Directions for this task: What you return should match the entries below exactly, only without the images.

++++ Source data ++++

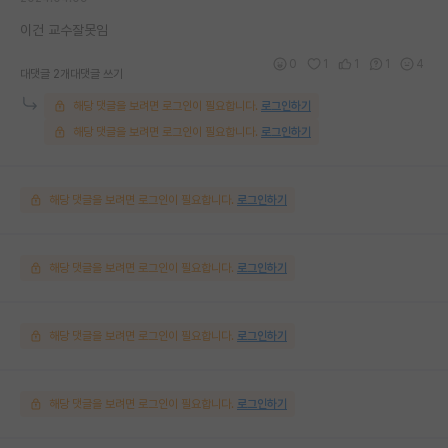
이건 교수잘못임
0
1
1
1
4
대댓글 2개
대댓글 쓰기
해당 댓글을 보려면 로그인이 필요합니다.
로그인하기
해당 댓글을 보려면 로그인이 필요합니다.
로그인하기
해당 댓글을 보려면 로그인이 필요합니다.
로그인하기
해당 댓글을 보려면 로그인이 필요합니다.
로그인하기
해당 댓글을 보려면 로그인이 필요합니다.
로그인하기
해당 댓글을 보려면 로그인이 필요합니다.
로그인하기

++++

Solution for this problem:
이건 교수잘못임
0
1
1
1
4
대댓글 2개
대댓글 쓰기
해당 댓글을 보려면 로그인이 필요합니다.
로그인하기
해당 댓글을 보려면 로그인이 필요합니다.
로그인하기
해당 댓글을 보려면 로그인이 필요합니다.
로그인하기
해당 댓글을 보려면 로그인이 필요합니다.
로그인하기
해당 댓글을 보려면 로그인이 필요합니다.
로그인하기
해당 댓글을 보려면 로그인이 필요합니다.
로그인하기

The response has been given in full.